L'ARC estime que 40 % des personnes utilisant des plateformes de crypto-monnaies évitent soit les impôts, soit présentent un risque élevé de non-conformité, soulignant d'importantes lacunes dans les déclarations à travers le pays.

Le programme des cryptoactifs de l'ARC compte désormais 35 auditeurs travaillant sur plus de 230 dossiers actifs et a collecté 100 millions de dollars en impôts au cours des trois dernières années. Mais l'agence reconnaît que les lois actuelles rendent difficile l'identification fiable des utilisateurs de crypto ou l'évaluation de la conformité - incitant des efforts plus agressifs pour contraindre les plateformes comme Dapper Labs à fournir des informations.

Les enquêteurs souhaitaient initialement des données sur 18 000 principaux utilisateurs, mais ont finalement obtenu des informations sur seulement 2 500 comptes après des négociations.

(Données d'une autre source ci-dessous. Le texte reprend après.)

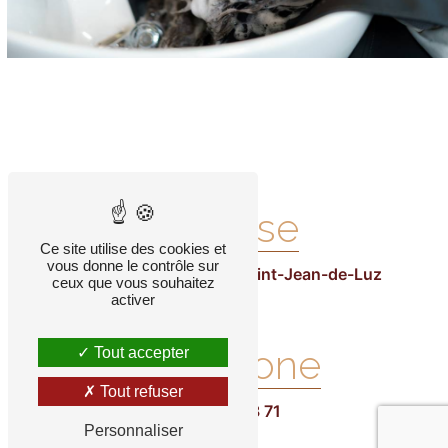
Adresse
Ce site utilise des cookies et
vous donne le contrôle sur
2 Av. Andenia, 64500 Saint-Jean-de-Luz
ceux que vous souhaitez
activer
Téléphone
Tout accepter
Tout refuser
05 59 26 68 71
Personnaliser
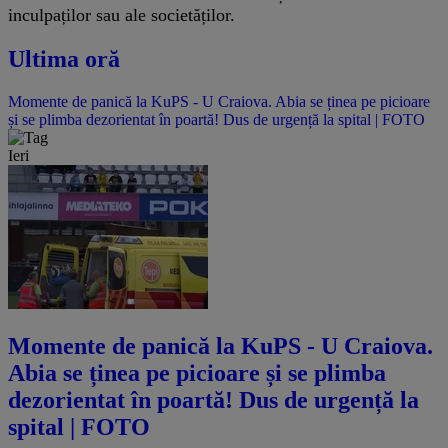
inculpaților sau ale societăților.
Ultima oră
Momente de panică la KuPS - U Craiova. Abia se ținea pe picioare
și se plimba dezorientat în poartă! Dus de urgență la spital | FOTO
Ieri
Momente de panică la KuPS - U Craiova.
Abia se ținea pe picioare și se plimba
dezorientat în poartă! Dus de urgență la
spital | FOTO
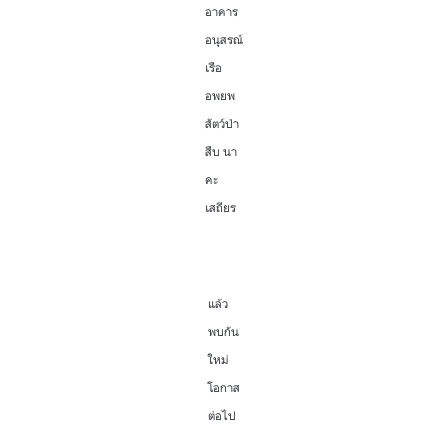
อาคาร
อนุสรณ์
เรือ
อพยพ
สัตว์ป่า
สืบ นา
คะ
เสถียร
แล้ว
พบกัน
ใหม่
โอกาส
ต่อไป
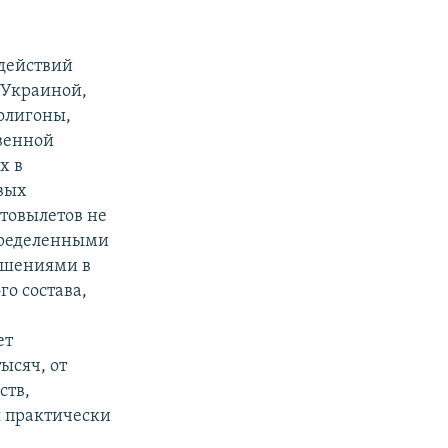
 действий
 Украиной,
олигоны,
венной
х в
евых
товылетов не
пределенными
ашениями в
о состава,
ет
ысяч, от
ств,
я практически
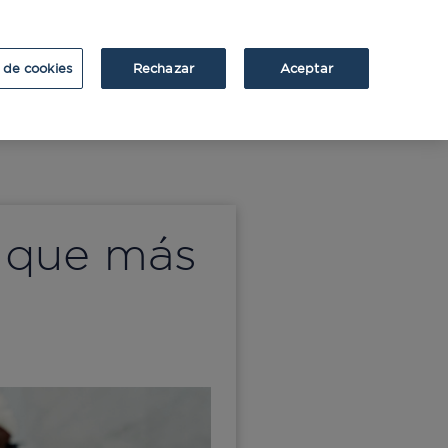
ATRIUM
ATRIUM v2
 de cookies
Rechazar
Aceptar
o que más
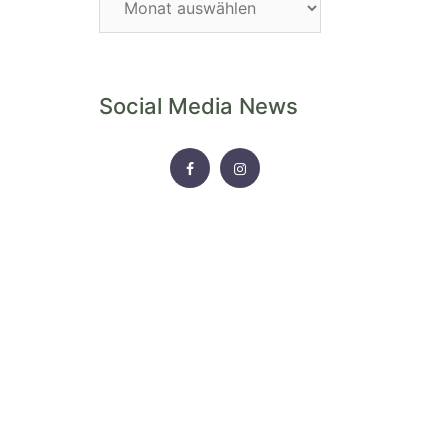
Archiv
Social Media News
FACEBOOK
INSTAGRAM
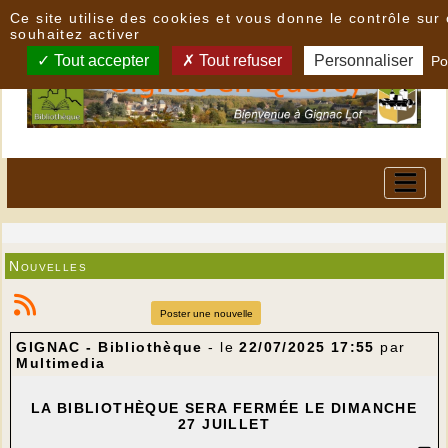
Panneau de gestion des cookies
Ce site utilise des cookies et vous donne le contrôle su
souhaitez activer
Tout accepter
Tout refuser
Personnaliser
Po
Nouvelles
Poster une nouvelle
GIGNAC - Bibliothèque
- le
22/07/2025 17:55
par
Multimedia
LA BIBLIOTHÈQUE SERA FERMÉE LE DIMANCHE
27 JUILLET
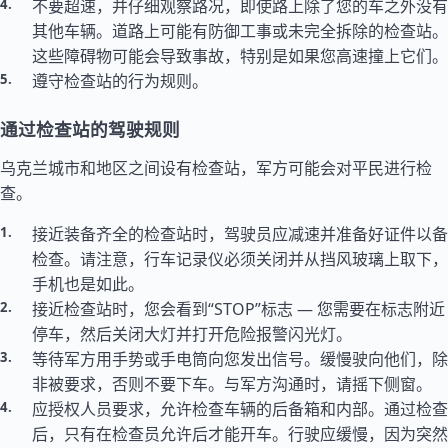
不要超速，并仔细观察路况，即使路上除了您的车之外没有
其他车辆。道路上可能有防御工事或未完全拆除的检查站。
这些障碍物可能会导致事故，特别是如果您高速撞上它们。
遵守检查站的行为规则。
通过检查站的驾驶规则
乌克兰城市和地区之间设有检查站，军方可能会对平民进行检
查。
接近装备齐全的检查站时，驾驶员应减速并准备好证件以备
检查。请注意，行车记录仪必须关闭并从挡风玻璃上取下，
手机也是如此。
接近检查站时，您会看到“STOP”标志 — 您需要在标志附近
停车，然后关闭大灯并打开危险报警闪光灯。
等待军方用手势或手电筒向您发出信号。缓慢驶向他们，除
非被要求，否则不要下车。与军方沟通时，请摇下侧窗。
应授权人员要求，允许检查车辆的后备箱和内部。通过检查
后，只有在检查员允许后才能开车。行驶应缓慢，因为突然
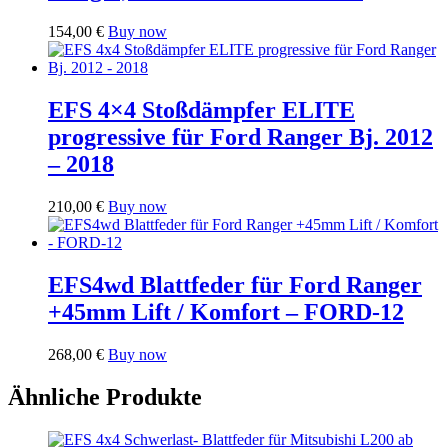
154,00
€
Buy now
EFS 4×4 Stoßdämpfer ELITE
progressive für Ford Ranger Bj. 2012
– 2018
210,00
€
Buy now
EFS4wd Blattfeder für Ford Ranger
+45mm Lift / Komfort – FORD-12
268,00
€
Buy now
Ähnliche Produkte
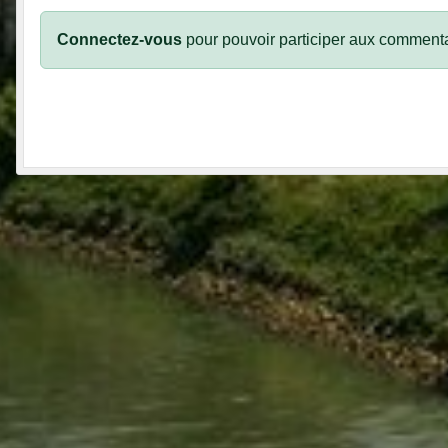
Connectez-vous
pour pouvoir participer aux commenta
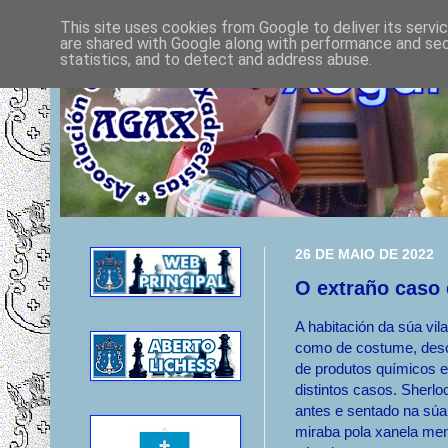
This site uses cookies from Google to deliver its servi
are shared with Google along with performance and secu
statistics, and to detect and address abuse.
26 DE MAIO DE 2022
O extraño caso 
A habitación da súa vil
como de costume, deso
de produtos químicos e
distintos casos. Sherl
antes e sentado na súa
miraba pola xanela men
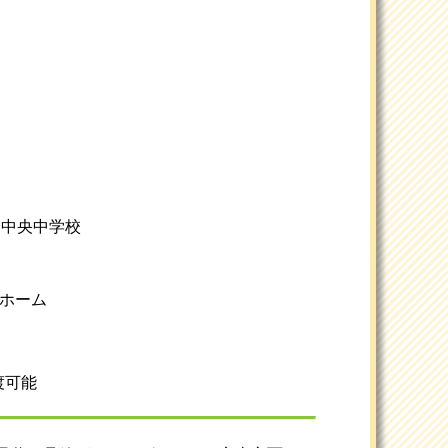
/ 中央中学校
ラホーム
渡可能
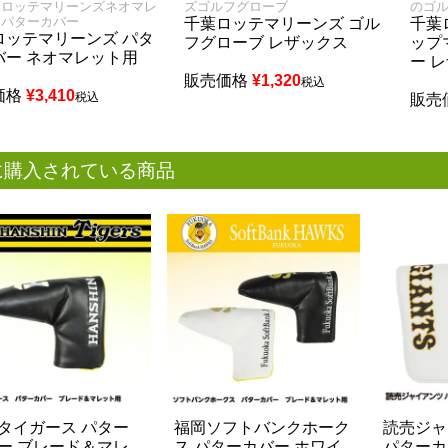
葉ロッテマリーンズネオマレ
ズゴルフグローブ
のゴ
 パターカバー
千葉ロッテマリーンズ ゴル
千葉
ロッテマリーンズ パタ
フグローブ レザックス
ップ
バー ネオマレット用
ー 
販売価格
¥
1,320
税込
価格
¥
3,410
税込
販売
に購入されている商品
タイガース パター
福岡ソフトバンクホーク
読売ジャ
ー ブレード＆マレ
ス パターカバー ホワイ
パターカ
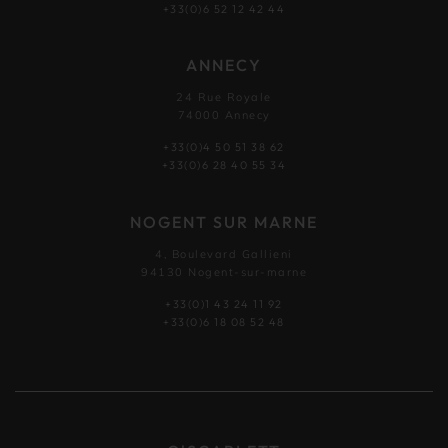
+33(0)6 52 12 42 44
ANNECY
24 Rue Royale
74000 Annecy
+33(0)4 50 51 38 62
+33(0)6 28 40 55 34
NOGENT SUR MARNE
4, Boulevard Gallieni
94130 Nogent-sur-marne
+33(0)1 43 24 11 92
+33(0)6 18 08 52 48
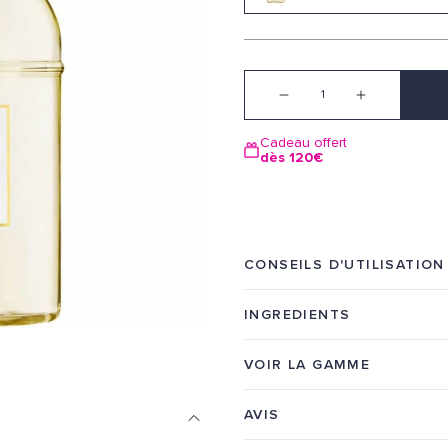
Quantité
Cadeau offert
dès 120€
CONSEILS D'UTILISATION
INGREDIENTS
VOIR LA GAMME
AVIS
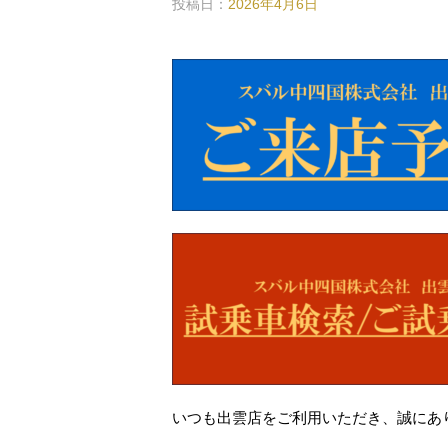
投稿日：
2026年4月6日
いつも出雲店をご利用いただき、誠にあ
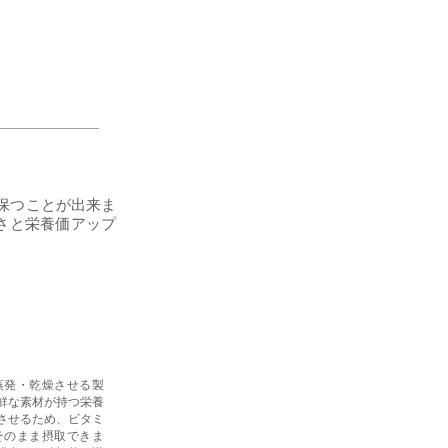
保つことが出来ま
しさと栄養価アップ
蒸発・乾燥させる製
鮮な素材が持つ栄養
させるため、ビタミ
そのまま摂取できま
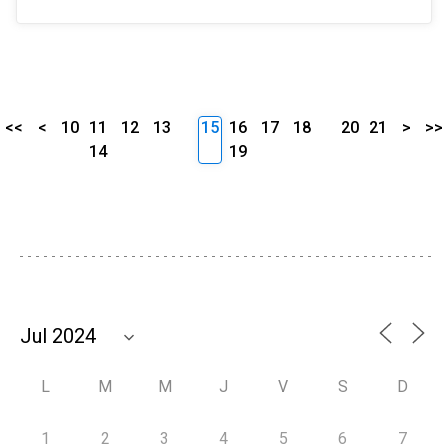
<<
<
10
11
12
13
15
16
17
18
20
21
>
>>
14
19
L
M
M
J
V
S
D
1
2
3
4
5
6
7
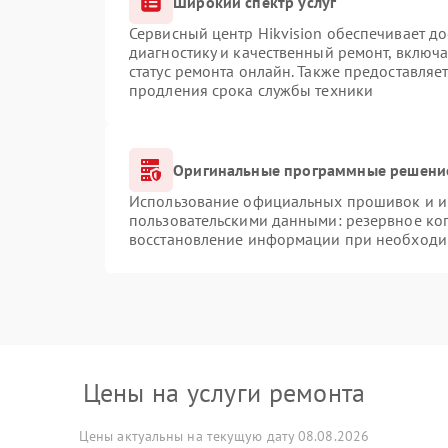
Широкий спектр услуг
Сервисный центр Hikvision обеспечивает до
диагностику и качественный ремонт, включа
статус ремонта онлайн. Также предоставляе
продления срока службы техники
Оригинальные программные решение
Использование официальных прошивок и ин
пользовательскими данными: резервное ко
восстановление информации при необходи
Цены на услуги ремонта
Цены актуальны на текущую дату 08.08.2026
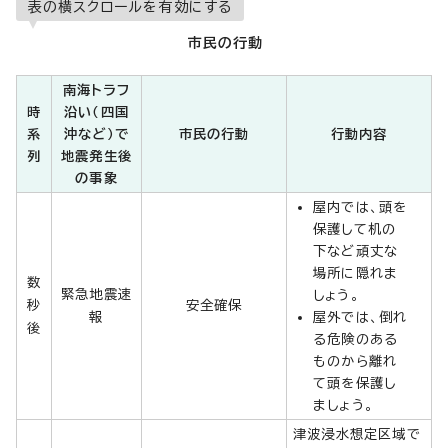
表の横スクロールを有効にする
市民の行動
南海トラフ
時
沿い（四国
系
沖など）で
市民の行動
行動内容
列
地震発生後
の事象
屋内では、頭を
保護して机の
下など頑丈な
場所に隠れま
数
緊急地震速
しょう。
秒
安全確保
報
屋外では、倒れ
後
る危険のある
ものから離れ
て頭を保護し
ましょう。
津波浸水想定区域で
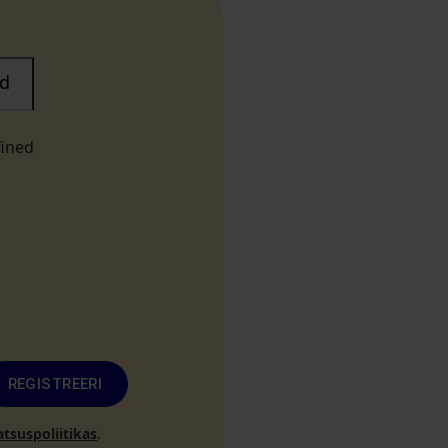
d
fined
REGISTREERI
atsuspoliitikas
.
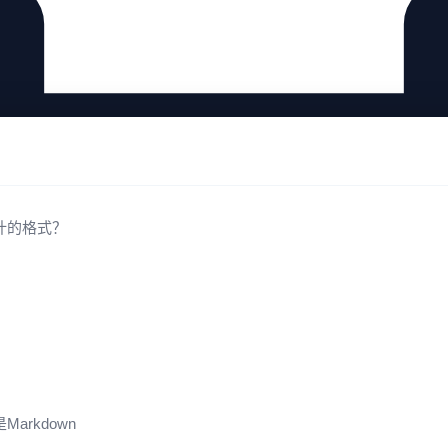
计的格式？
rkdown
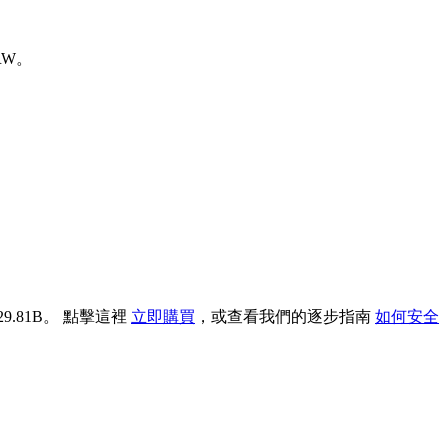
KRW。
9.81B。 點擊這裡
立即購買
，或查看我們的逐步指南
如何安全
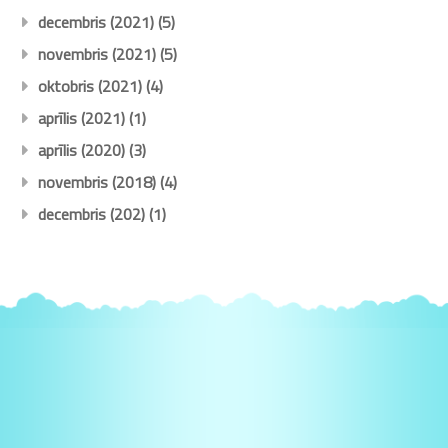
decembris (2021)
(5)
novembris (2021)
(5)
oktobris (2021)
(4)
aprīlis (2021)
(1)
aprīlis (2020)
(3)
novembris (2018)
(4)
decembris (202)
(1)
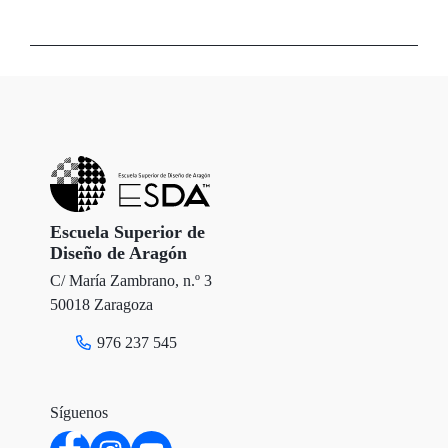
w
a
i
i
c
n
t
e
k
t
b
e
e
o
d
r
o
I
Escuela Superior de
Diseño de Aragón
k
n
C/ María Zambrano, n.º 3
50018 Zaragoza
976 237 545
Síguenos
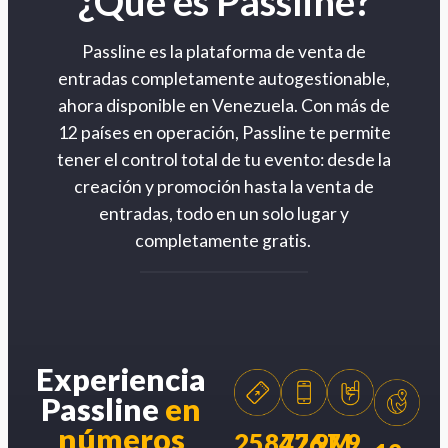
¿Qué es Passline?
Passline es la plataforma de venta de
entradas completamente autogestionable,
ahora disponible en Venezuela. Con más de
12 países en operación, Passline te permite
tener el control total de tu evento: desde la
creación y promoción hasta la venta de
entradas, todo en un solo lugar y
completamente gratis.
Experiencia
Passline
en
números
258426
77.9M
7.9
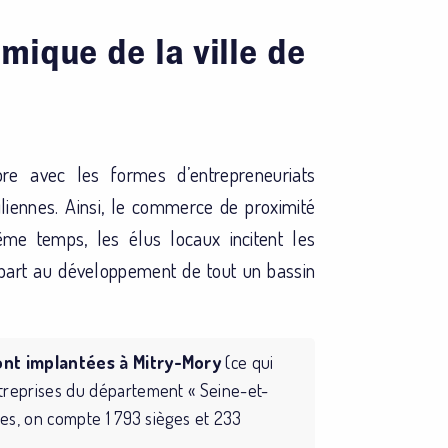
ique de la ville de
re avec les formes d’entrepreneuriats
iennes. Ainsi, le commerce de proximité
ême temps, les élus locaux incitent les
 part au développement de tout un bassin
ont implantées à Mitry-Mory
(ce qui
treprises du département « Seine-et-
les, on compte 1 793 sièges et 233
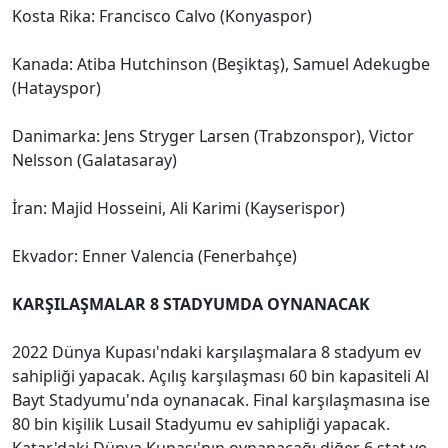
Kosta Rika: Francisco Calvo (Konyaspor)
Kanada: Atiba Hutchinson (Beşiktaş), Samuel Adekugbe
(Hatayspor)
Danimarka: Jens Stryger Larsen (Trabzonspor), Victor
Nelsson (Galatasaray)
İran: Majid Hosseini, Ali Karimi (Kayserispor)
Ekvador: Enner Valencia (Fenerbahçe)
KARŞILAŞMALAR 8 STADYUMDA OYNANACAK
2022 Dünya Kupası'ndaki karşılaşmalara 8 stadyum ev
sahipliği yapacak. Açılış karşılaşması 60 bin kapasiteli Al
Bayt Stadyumu'nda oynanacak. Final karşılaşmasına ise
80 bin kişilik Lusail Stadyumu ev sahipliği yapacak.
Katar'daki Dünya Kupası'nın oynanacağı diğer 6 stat ve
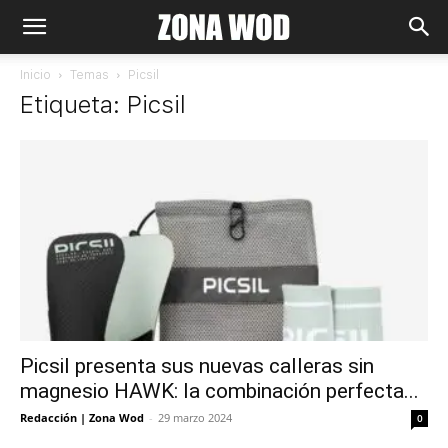
Inicio
Temas
Picsil
Etiqueta: Picsil
Picsil presenta sus nuevas calleras sin
magnesio HAWK: la combinación perfecta...
Redacción | Zona Wod
-
29 marzo 2024
0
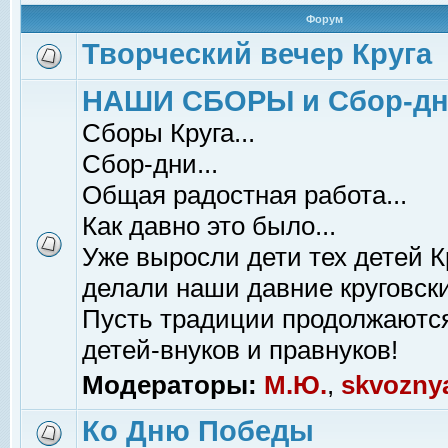
Форум
Творческий вечер Круга
НАШИ СБОРЫ и Сбор-д
Сборы Круга...
Сбор-дни...
Общая радостная работа...
Как давно это было...
Уже выросли дети тех детей К
делали наши давние круговски
Пусть традиции продолжаютс
детей-внуков и правнуков!
Модераторы:
М.Ю.
,
skvozny
Ко Дню Победы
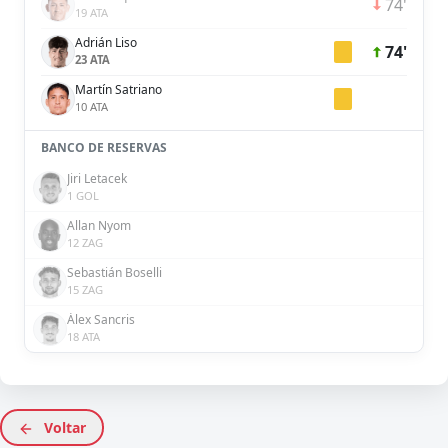
74'
19 ATA
Adrián Liso
74'
23 ATA
Martín Satriano
10 ATA
BANCO DE RESERVAS
Jiri Letacek
1 GOL
Allan Nyom
12 ZAG
Sebastián Boselli
15 ZAG
Álex Sancris
18 ATA
Voltar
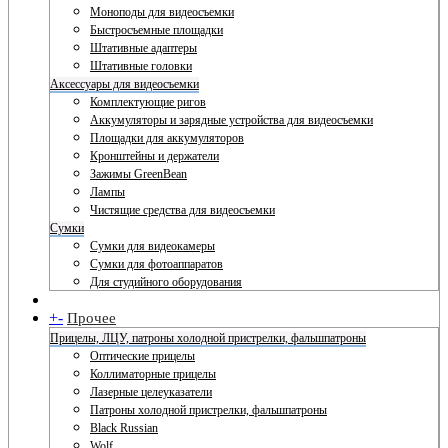
Моноподы для видеосъемки
Быстросъемные площадки
Штативные адаптеры
Штативные головки
Аксессуары для видеосъемки
Комплектующие ригов
Аккумуляторы и зарядные устройства для видеосъемки
Площадки для аккумуляторов
Кронштейны и держатели
Зажимы GreenBean
Лампы
Чистящие средства для видеосъемки
Сумки
Сумки для видеокамеры
Сумки для фотоаппаратов
Для студийного оборудования
+
-
Прочее
Прицелы, ЛЦУ, патроны холодной пристрелки, фальшпатроны
Оптические прицелы
Коллиматорные прицелы
Лазерные целеуказатели
Патроны холодной пристрелки, фальшпатроны
Black Russian
Wolf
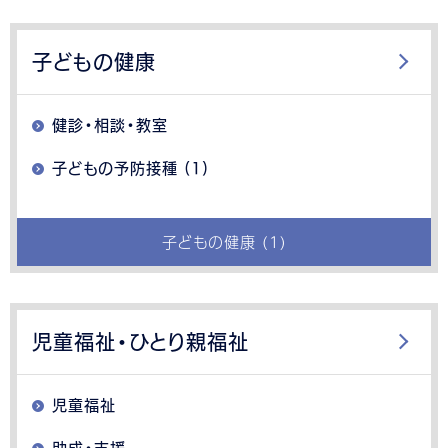
子どもの健康
健診・相談・教室
子どもの予防接種 (1)
子どもの健康 (1)
児童福祉・ひとり親福祉
児童福祉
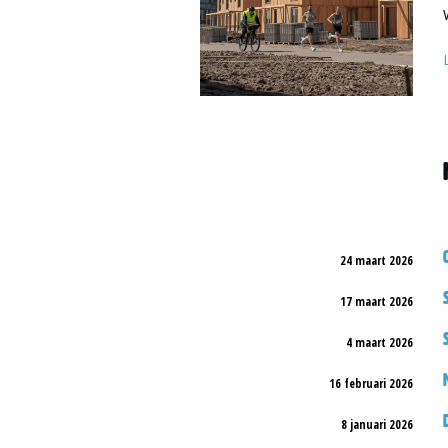
24 maart 2026
17 maart 2026
4 maart 2026
16 februari 2026
8 januari 2026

Les limitations ont poussé le gouvernement fédéral à s'engager à adopter une nouvelle législation d'ici le printemps 2026 ciblant les crimes financiers, y compris l'évasion fiscale liée aux crypto-monnaies.

Le ministre des Finances François-Philippe Champagne a déclaré que le Canada doit agir rapidement car "la fraude et le crime financier évoluent rapidement," signalant des projets pour une nouvelle Agence des crimes financiers et une stratégie anti-fraude plus large.

Pendant ce temps, le FINTRAC continue d'intensifier l'application des lois, ayant récemment infligé une amende de 19,5 millions de dollars à l'opérateur de KuCoin pour ne pas s'être correctement enregistré au Canada.